Getting a taste of the nightlife vibe in London, that was the plan for the night. Meeting Nabihah Iqbal or as we know her; throwing shade for the first time was when I had an impulsive idea to go to a random concert, no info just go. That buzzing feeling you don’t know what the night is going to bring you is the best. It’s like putting yourself on undiscovered ground that brings you the most pleasant surprises.

Enjoying the rush in which London seems to be in all the time, accompanied with the city noises during a luxury ride in a bus to the concert that was held at Scala.  An impressive building that was hard to miss, but due to construction work (what an excuse) we could not seem to find it easily.

So there I was, a big room that was dark and still cold due to the fact that I was too early and one of the first to arrive. The memo being fashionably late is something I never seem to have received.

A soft voice breaking the silence saying “good evening guys, thanks for coming out early, my name is throwing shade” Throwing shade, she said?  I thought it was quite funny since I linked it to literally throwing shade, so I was a bit unsure what kind of music I could expect. Maybe this is just me overanalyzing names though. The inspiration behind her name actually came from a film called Paris is Burning, a film about the New York ballroom scene.  For her, the film coincided with the first trip she had to New York, so for her gave a lot of meaning to the name.

She was taking a few minutes to start up, but then calm and serene sounds started to come out of the speakers on high volume, hypnotizing you right away. Slowly people gathered around in front of her. The room all of a sudden looked quite packed. It’s odd to say but the music she made brought you in a really mellow and relaxed vibe. Not for long though, it vastly takes you into a more upbeat tempo to which you can’t stand still.  Clearly hearing she takes her inspiration from all over the world and mixed that into her music, she had all my attention.
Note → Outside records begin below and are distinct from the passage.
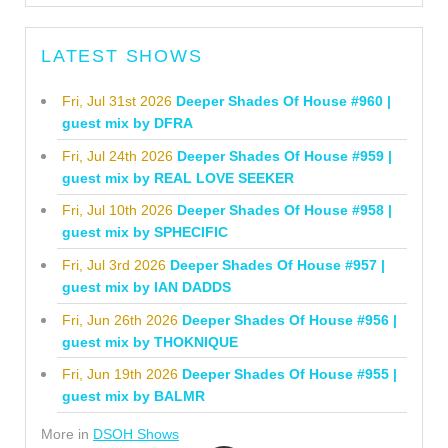
LATEST SHOWS
Fri, Jul 31st 2026
Deeper Shades Of House #960 |
guest mix by DFRA
Fri, Jul 24th 2026
Deeper Shades Of House #959 |
guest mix by REAL LOVE SEEKER
Fri, Jul 10th 2026
Deeper Shades Of House #958 |
guest mix by SPHECIFIC
Fri, Jul 3rd 2026
Deeper Shades Of House #957 |
guest mix by IAN DADDS
Fri, Jun 26th 2026
Deeper Shades Of House #956 |
guest mix by THOKNIQUE
Fri, Jun 19th 2026
Deeper Shades Of House #955 |
guest mix by BALMR
More in
DSOH Shows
One of her inspirations is Indonesian music – it relies on oral traditions, there are no notations, the musicians have to learn everything by heart therefore making it so highly skilled she says. The rhythms are incredible. The melodies, too. It’s just a completely different approach from learning music in a Western context, where you read sheet music.  What she describes is something that I must admit also reflects in her music. She gives a creative twist to her sound, taking you on a rollercoaster ride on soundwaves.